Personal information
- Full name: Sophie Baggaley
- Date of birth: 29 November 1996 (age 29)
- Place of birth: Newton, Derbyshire, England
- Height: 1.67 m (5 ft 6 in)
- Position: Goalkeeper

Team information
- Current team: Birmingham City

Youth career
- Derby County
- 2013–2014: Birmingham City

Senior career*
- Years: Team / Apps / (Gls)
- 2014–2018: Birmingham City / 18 / (0)
- 2017–2018: → Bristol City (loan) / 17 / (0)
- 2018–2021: Bristol City / 55 / (0)
- 2021–2023: Manchester United / 0 / (0)
- 2023–2026: Brighton & Hove Albion / 36 / (0)
- 2026–: Birmingham City / 0 / (0)

International career^{‡}
- 2011: England U17 / 1 / (0)
- 2014–2015: England U19 / 12 / (0)
- 2016: England U20 / 2 / (0)
- 2016–2018: England U21 / 6 / (0)
- 2018–2019: England U23 / 1 / (0)
- 2025–: England / 0 / (0)

= Sophie Baggaley =

English footballer (born 1996)

Sophie Baggaley (born 29 November 1996) is an English professional footballer who plays as a goalkeeper for Birmingham City. She has previously played for Bristol City, Manchester United, and Brighton & Hove Albion and has been capped internationally by England at youth level. In 2019, Baggaley won FA WFA Players' Player of the Year and was named in the PFA Team of the Year.

==Career==
=== Early career ===
Born in Newton, Derbyshire, Baggaley first became a goalkeeper by chance, volunteering for the position when the boys' team she was playing for found itself short of one for a game. She came through the Derby County Centre of Excellence.

=== Birmingham City ===
Baggaley moved to the Birmingham City academy in June 2013. In 2014, she was promoted to the senior team as a backup to Rebecca Spencer, named as an unused substitute for all 14 WSL matches. She made her senior debut on 1 May 2014 in a 2–1 win over Yeovil Town in the League Cup group stage and made her only other appearance of the season in the same competition against second division Oxford United. During the 2015 season, Baggaley started four WSL games, conceding only one goal to Arsenal, and grew in her role as cup keeper, playing five League Cup games. Following the departure of Spencer to Chelsea in January 2016, Baggaley began the 2016 season as the undisputed starter. However, the arrival of Germany international Ann-Katrin Berger from Paris Saint-Germain in June 2016 meant Baggaley only played in three of the remaining nine WSL fixtures that season.

=== Bristol City ===
Having been appointed Birmingham manager in December 2016, Marc Skinner announced Berger as first choice keeper and encouraged Baggaley to go out on loan to play first-team football. She joined Bristol City on a season-long loan in August 2017 ahead of the incumbent Caitlin Leach and Aimee Watson. She started 17 of 18 WSL matches. At the end of the season, Baggaley won The FA Women's Football Awards Save of the Year for a save against Arsenal's Jordan Nobbs.

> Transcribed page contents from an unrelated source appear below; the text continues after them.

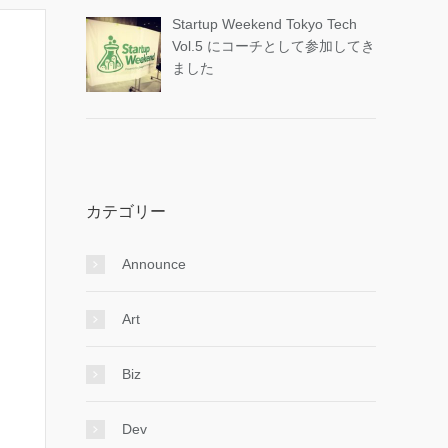
Startup Weekend Tokyo Tech
Vol.5 にコーチとして参加してき
ました
カテゴリー
Announce
Art
Biz
Dev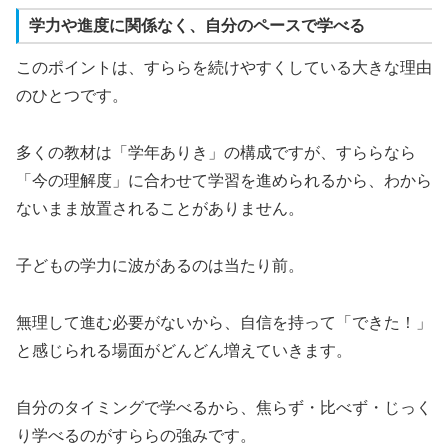
学力や進度に関係なく、自分のペースで学べる
このポイントは、すららを続けやすくしている大きな理由
のひとつです。
多くの教材は「学年ありき」の構成ですが、すららなら
「今の理解度」に合わせて学習を進められるから、わから
ないまま放置されることがありません。
子どもの学力に波があるのは当たり前。
無理して進む必要がないから、自信を持って「できた！」
と感じられる場面がどんどん増えていきます。
自分のタイミングで学べるから、焦らず・比べず・じっく
り学べるのがすららの強みです。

She permanently joined Bristol City in the summer of 2018. In September 2018, Baggaley was awarded both the FA WSL Player of the Month and the inaugural FA WSL PFA Fans Player of the Month. She won the award again in January 2019. At the end of the 2018–19 season she won the FA WFA Players' Player of the Year award and was named in the PFA Team of the Year having kept six clean sheets, helping Bristol to 6th place, their best finish since 2013.

The following two seasons, Baggaley led the league in saves with 70 and 95 respectively as Bristol City struggled to cope defensively against the league's top sides. Most notably, Bristol were on the receiving end of a record 11–1 defeat at the hands of Arsenal in December 2019. During the 2020–21 season, Bristol were beaten 9–0 by Chelsea and 8–1 by Manchester City. However, Bristol reached the final of the 2020–21 League Cup for the first time in their history, but were beaten 6–0 by Chelsea. Baggaley left Bristol City in July 2021 after their relegation to the Championship.

===Manchester United===
On 23 July 2021, Baggaley signed with Manchester United on a two-year contract with an additional option year. Having started the season as a backup to Mary Earps in the league, Baggaley made her club debut on 14 October in a 2–2 away draw with Championship side Durham in the 2021–22 League Cup group stage opener. Manchester United took the bonus point with a 5–3 penalty shootout victory.

===Brighton & Hove Albion===
On 14 September 2023, Baggaley signed with Brighton & Hove Albion. On 2 June 2026, it was announced that Baggaley would be leaving Brighton at the end of June.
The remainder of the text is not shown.